_Work required_. Exclude the images and repeat all remaining entries exactly.

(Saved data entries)

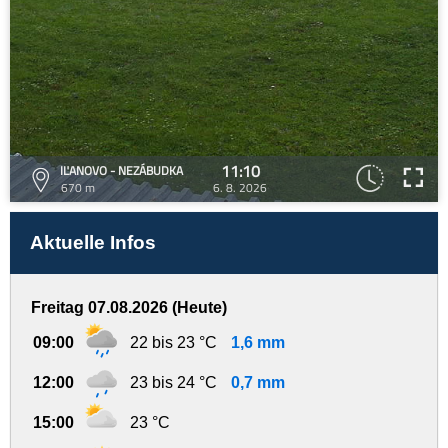
11:10
IĽANOVO - NEZÁBUDKA
670 m
6. 8. 2026
Aktuelle Infos
Freitag 07.08.2026 (Heute)
09:00
22 bis 23 °C
1,6 mm
12:00
23 bis 24 °C
0,7 mm
15:00
23 °C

_Result for this task_.
11:10
IĽANOVO - NEZÁBUDKA
670 m
6. 8. 2026
Aktuelle Infos
Freitag 07.08.2026 (Heute)
09:00
22 bis 23 °C
1,6 mm
12:00
23 bis 24 °C
0,7 mm
15:00
23 °C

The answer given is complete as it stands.